Bertuccio cruzó las manos, y como al ejecutar estas diferentes evo­luciones no había dejado su linterna, la luz iluminó su rostro desen­cajado.

Montecristo le examinó con la misma mirada con que había exa­minado en Roma el suplicio de Andrés; luego, con un tono que hizo estremecer al pobre mayordomo, dijo:

—Luego mintió el abate Busoni, cuando después de su viaje a Francia en 1829 os envió a mí con una carta en la que me recomenda­ba vuestras buenas prendas. ¡Y bien!, voy a escribir al abate, le haré responsable de su protegido y sin duda sabré toda la historia de su asesinato. Solamente os advierto, señor Bertuccio, que cuando habito en un país estoy acostumbrado a conformarme con sus leyes, y que no tengo ganas de andar con problemas y enredos con la justicia de Francia.

—¡Oh!, no hagáis eso, excelencia; os he servido fielmente, ¿no es verdad? —exclamó Bertuccio desesperado—, siempre he sido hom­bre honrado, y he hecho todo el bien que he podido.

—No digo lo contrario —replicó el conde—, pero ¿por qué dia­blos estáis tan agitado? Esa es mala señal; una conciencia pura no gone las mejillas tan pálidas...

—Pero, señor conde —dijo vacilando Bertuccio—, ¿no me habéis dicho vos mismo que el abate Busoni, que oyó mi confesión en las prisiones de Nimes, os había advertido al enviarme a vuestra casa, que tenía una acción sola que reprenderme?

—Sí, pero como os dirigía a mí diciéndome que seríais un mayor­domo excelente, creí que vuestro único delito había sido el robo.

—¡Oh!, señor conde ——exclamó Bertuccio, con desprecio.

—Porque como erais corso no pudisteis resistir a la tentación de hacer una piel, como suele decirse en nuestro país, cuando al contra­rio, se le deshace una.

—¡Pues bien!, sí, excelencia; sí, mi buen señor, es cierto —excla­mó Bertuccio, arrojándose a los pies del conde—; sí, es una vengan­za, lo juro, sólo una venganza.

—Comprendo, pero lo que no comprendo es que esta casa sea jus­tamente la que os galvanice hasta tal punto.

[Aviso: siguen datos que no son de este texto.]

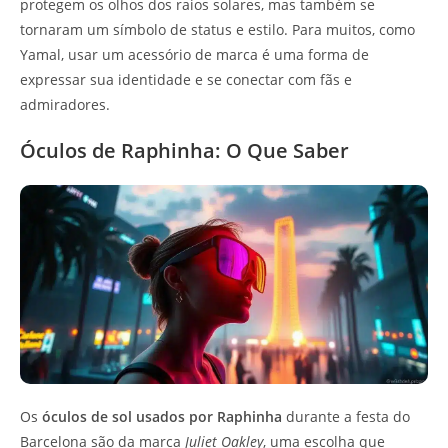
protegem os olhos dos raios solares, mas também se
tornaram um símbolo de status e estilo. Para muitos, como
Yamal, usar um acessório de marca é uma forma de
expressar sua identidade e se conectar com fãs e
admiradores.
Óculos de Raphinha: O Que Saber
Os
óculos de sol usados por Raphinha
durante a festa do
Barcelona são da marca
Juliet Oakley
, uma escolha que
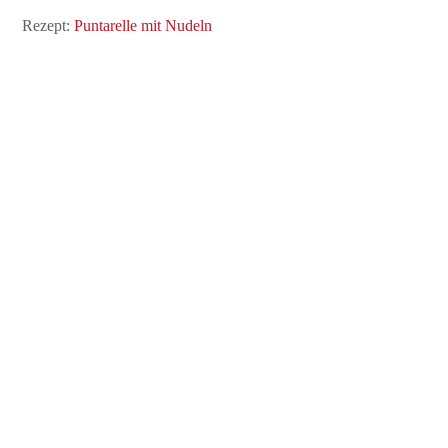
Rezept:
Puntarelle mit Nudeln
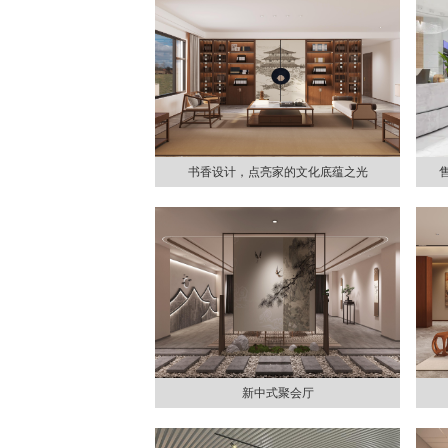
书香设计，点亮家的文化底蕴之光
新中式聚会厅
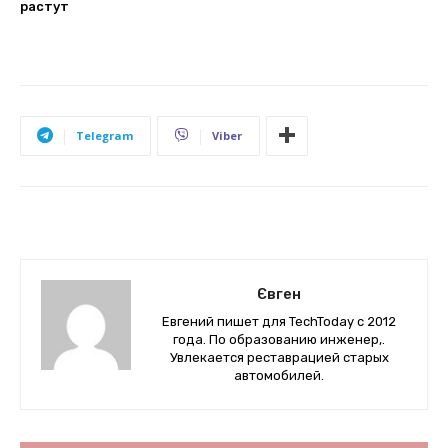
растут
Telegram
Viber
Євген
Евгений пишет для TechToday с 2012
года. По образованию инженер,.
Увлекается реставрацией старых
автомобилей.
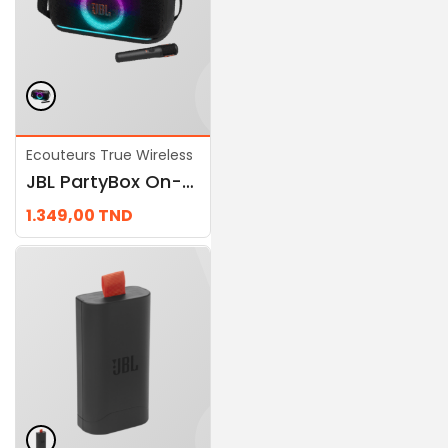
Ecouteurs True Wireless
Ecouteurs True Wireless
JBL PartyBox On-the-Go 2
JBL PartyBox Encore 2
1.349,00
TND
1.449,00
TND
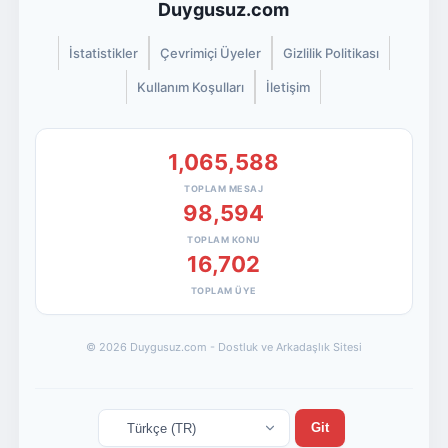
Duygusuz.com
İstatistikler
Çevrimiçi Üyeler
Gizlilik Politikası
Kullanım Koşulları
İletişim
1,065,588
TOPLAM MESAJ
98,594
TOPLAM KONU
16,702
TOPLAM ÜYE
© 2026 Duygusuz.com - Dostluk ve Arkadaşlık Sitesi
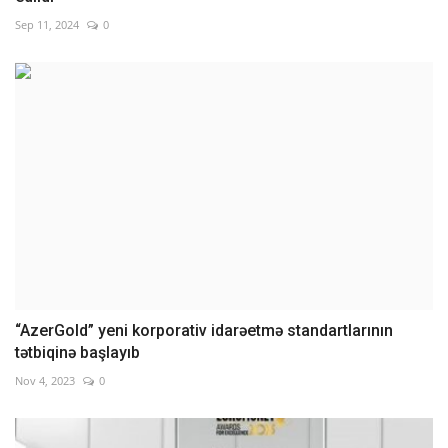
Sep 11, 2024
0
“AzerGold” yeni korporativ idarəetmə standartlarının
tətbiqinə başlayıb
Nov 4, 2023
0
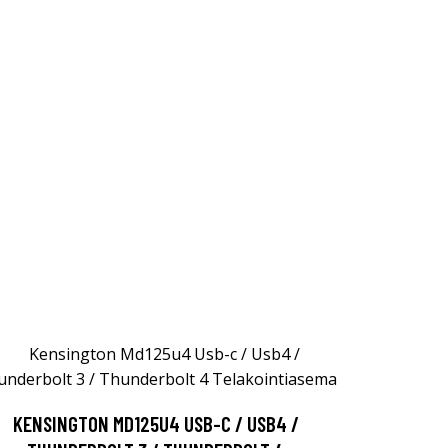
KENSINGTON MD125U4 USB-C / USB4 /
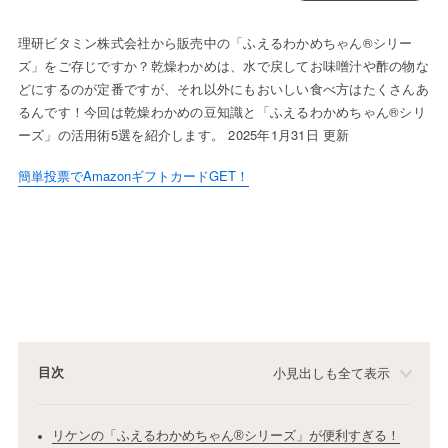
理研ビタミン株式会社から販売中の「ふえるわかめちゃん®シリー
ズ」をご存じですか？乾燥わかめは、水で戻してお味噌汁や酢の物な
どにするのが定番ですが、それ以外にもおいしい食べ方はたくさんあ
るんです！今回は乾燥わかめの豆知識と「ふえるわかめちゃん®シリ
ーズ」の活用術5選を紹介します。 2025年1月31日 更新
簡単投票でAmazonギフトカードGET！
目次
小見出しも全て表示
リケンの「ふえるわかめちゃん®シリーズ」が便利すぎる！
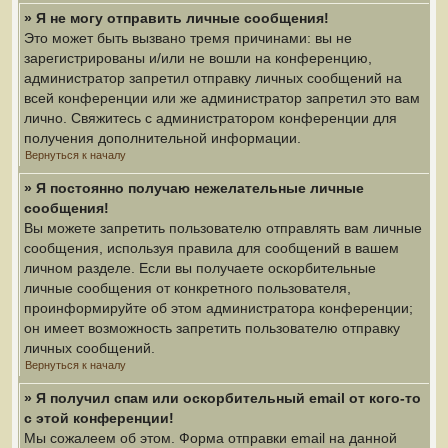
» Я не могу отправить личные сообщения!
Это может быть вызвано тремя причинами: вы не
зарегистрированы и/или не вошли на конференцию,
администратор запретил отправку личных сообщений на
всей конференции или же администратор запретил это вам
лично. Свяжитесь с администратором конференции для
получения дополнительной информации.
Вернуться к началу
» Я постоянно получаю нежелательные личные
сообщения!
Вы можете запретить пользователю отправлять вам личные
сообщения, используя правила для сообщений в вашем
личном разделе. Если вы получаете оскорбительные
личные сообщения от конкретного пользователя,
проинформируйте об этом администратора конференции;
он имеет возможность запретить пользователю отправку
личных сообщений.
Вернуться к началу
» Я получил спам или оскорбительный email от кого-то
с этой конференции!
Мы сожалеем об этом. Форма отправки email на данной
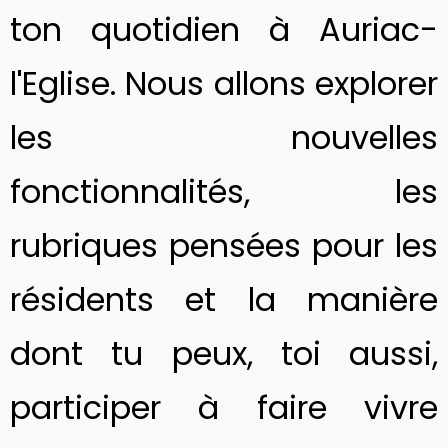
ton quotidien à Auriac-
l'Eglise. Nous allons explorer
les nouvelles
fonctionnalités, les
rubriques pensées pour les
résidents et la manière
dont tu peux, toi aussi,
participer à faire vivre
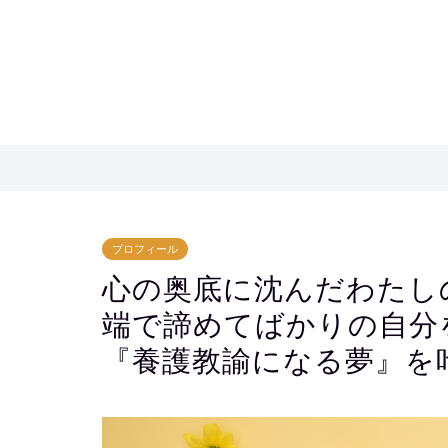
プロフィール
心の奥底に沈んだわたし
端で諦めてばかりの自分
『養護教諭になる夢』を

—Pero, señor, es muy natural —replicó Bertuccio—, puesto que la venganza fue ejecutada en esta misma casa.

—¡Cómo! ¿Esta casa?

—¡Oh!, excelencia, aún no era vuestra...

—¿Pero de quién era? El portero nos ha dicho que del marqués de Saint—Meran. ¿Pero por qué diablos teníais que vengaros del marqués de Saint—Meran?

—¡Oh!, no era de él, señor, era de otro.

—Vaya un encuentro extraño ——dijo Montecristo, pareciendo ce­der a sus reflexiones—, que os halléis por casualidad, sin preparación alguna, en una casa donde ha pasado lo que os causa tan espantosos remordimientos.

—Señor —dijo el mayordomo—, todo esto es debido a la fatali­dad, estoy seguro. Primeró compráis una casa justamente en Auteuil, esta casa es la misma donde yo cometí el asesinato. Bajáis al jardín, justamente por una escalera por donde él bajó. Os detenéis justa­mente en el lugar donde él recibió el golpe. A dos pasos, debajo de ese plátano, estaba la fosa donde acababa de enterrar al niño. Todo eso no es casualidad, esto es la Providencia.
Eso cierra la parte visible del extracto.